[Failover test] Create load balancing rules and access the Windows Server via remote desktop


This recipe is part of the process of deploying FortiGate HA load-balancing for Microsoft Azure using Azure load balancer. See below for the rest of the recipes in this process:

  1. Basic concepts
    • Traffic flow
    • Azure load balancer
      • Inbound NAT rules
      • Load balancing rules
  2. Locate FortiGate HA for Azure in the Azure portal or Azure marketplace
  3. Determine your licensing model
  4. Configure FortiGate initial parameters
  5. Create VNet and subnets in network settings
  6. Select Azure instance type
  7. Assign Azure IP address
  8. Validate deployment resources
  9. Create FortiGate instances
  10. Connect to the FortiGate
  11. [Use case] Set up a Windows Server in the protected network
  12. Configure FortiGate firewall policies and virtual IPs
  13. [Failover test] Create load balancing rules and access the Windows Server via remote desktop

This is the most crucial configuration to ensure the HA setup functions.

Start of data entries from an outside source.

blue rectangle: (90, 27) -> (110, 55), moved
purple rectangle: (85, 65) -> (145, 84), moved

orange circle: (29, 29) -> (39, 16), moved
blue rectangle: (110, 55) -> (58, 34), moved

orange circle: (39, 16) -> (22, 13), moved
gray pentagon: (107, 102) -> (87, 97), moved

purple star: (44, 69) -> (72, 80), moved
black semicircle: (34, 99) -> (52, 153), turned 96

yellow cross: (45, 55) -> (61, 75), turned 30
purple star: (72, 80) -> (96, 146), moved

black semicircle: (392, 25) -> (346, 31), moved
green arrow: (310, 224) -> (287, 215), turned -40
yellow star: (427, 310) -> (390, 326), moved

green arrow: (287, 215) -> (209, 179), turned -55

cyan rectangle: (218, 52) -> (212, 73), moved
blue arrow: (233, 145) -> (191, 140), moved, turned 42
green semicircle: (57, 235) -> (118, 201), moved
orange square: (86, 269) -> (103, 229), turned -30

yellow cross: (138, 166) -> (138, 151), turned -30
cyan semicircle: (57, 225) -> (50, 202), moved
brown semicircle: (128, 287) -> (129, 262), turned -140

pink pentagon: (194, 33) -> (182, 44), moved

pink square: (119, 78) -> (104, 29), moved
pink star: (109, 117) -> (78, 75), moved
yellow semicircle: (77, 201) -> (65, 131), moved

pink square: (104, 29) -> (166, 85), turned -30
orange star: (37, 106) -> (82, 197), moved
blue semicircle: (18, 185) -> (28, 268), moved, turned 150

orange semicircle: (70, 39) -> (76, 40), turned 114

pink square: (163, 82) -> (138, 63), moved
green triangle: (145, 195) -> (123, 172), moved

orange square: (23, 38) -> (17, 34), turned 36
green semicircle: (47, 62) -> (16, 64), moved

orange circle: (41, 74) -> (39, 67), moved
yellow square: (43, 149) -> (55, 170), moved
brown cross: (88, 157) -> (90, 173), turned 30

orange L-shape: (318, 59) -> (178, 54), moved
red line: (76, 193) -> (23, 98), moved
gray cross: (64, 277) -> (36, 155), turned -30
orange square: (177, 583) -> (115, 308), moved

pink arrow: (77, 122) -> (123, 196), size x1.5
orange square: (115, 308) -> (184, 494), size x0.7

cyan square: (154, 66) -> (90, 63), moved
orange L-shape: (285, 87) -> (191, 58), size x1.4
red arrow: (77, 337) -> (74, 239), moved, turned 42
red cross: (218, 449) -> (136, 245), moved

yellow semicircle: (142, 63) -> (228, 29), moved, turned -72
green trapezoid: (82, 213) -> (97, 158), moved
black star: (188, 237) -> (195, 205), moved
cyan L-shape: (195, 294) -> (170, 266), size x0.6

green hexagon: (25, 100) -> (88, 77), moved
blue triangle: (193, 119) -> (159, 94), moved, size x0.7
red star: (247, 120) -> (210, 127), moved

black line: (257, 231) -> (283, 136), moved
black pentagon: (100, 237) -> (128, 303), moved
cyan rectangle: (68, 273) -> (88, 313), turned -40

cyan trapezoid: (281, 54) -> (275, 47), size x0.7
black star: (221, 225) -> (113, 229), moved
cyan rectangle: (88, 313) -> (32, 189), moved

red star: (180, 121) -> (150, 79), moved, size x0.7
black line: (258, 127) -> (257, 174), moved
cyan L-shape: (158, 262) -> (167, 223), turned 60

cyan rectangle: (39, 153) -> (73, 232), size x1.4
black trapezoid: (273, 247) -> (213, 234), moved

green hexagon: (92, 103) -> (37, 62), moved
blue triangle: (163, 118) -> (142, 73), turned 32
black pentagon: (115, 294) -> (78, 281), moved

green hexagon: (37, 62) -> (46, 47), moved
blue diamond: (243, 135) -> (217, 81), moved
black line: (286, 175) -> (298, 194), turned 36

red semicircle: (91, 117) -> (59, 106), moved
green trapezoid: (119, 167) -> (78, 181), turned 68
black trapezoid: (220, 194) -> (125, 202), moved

  1. Locate the Azure load balancer, then click Load balancing rules.
  2. Click Add to create a new load balancing rule. Configure like the following:
    1. Name: unique load balancing rule name
    2. Frontend IP address: choose from the two available values. In this example, let’s choose the one associated with FortiGate A.
    3. Protocol: TCP
    4. Port: 3389 for an RDP request made by your remote desktop application.
    5. Backend port: 3389 for RDP port listening on the Windows Server.
    6. Backend pool: by default, there is only one value consisting of the two FortiGate instances.
    7. Health probe: keep as-is.
    8. Session persistence: to learn about this option, click the information symbol. For testing purposes, select None.
    9. Do not change any other field. Click OK.
  3. From the PC, start the remote desktop client by specifying FortiGate A’s public IP address. If you can see the Windows desktop, this means FortiGate A’s firewall policy for RDP port forwarding is working as expected. At this stage, you know that at least FortiGate A’s port forwarding works as expected.
  4. Test the failover case by shutting down FortiGate A. It may take a few minutes to completely shut down.
  5. When one FortiGate is shut down, the Azure HA set shows the status as the following:
  6. If only FortiGate B is found to be alive, the Azure load balancer passes incoming traffic only to FortiGate B. Verify your management GUI access to FortiGate A does not work after shutdown.
  7. From your PC, start the remote desktop client by specifying the public IP address previously assigned to FortiGate A. This IP address is what you specified in the load balancing rule as the frontend IP address. You should still be able to access the Windows Server through FortiGate B. Do not forget to make the same port forwarding configuration on FortiGate B as in the previous steps.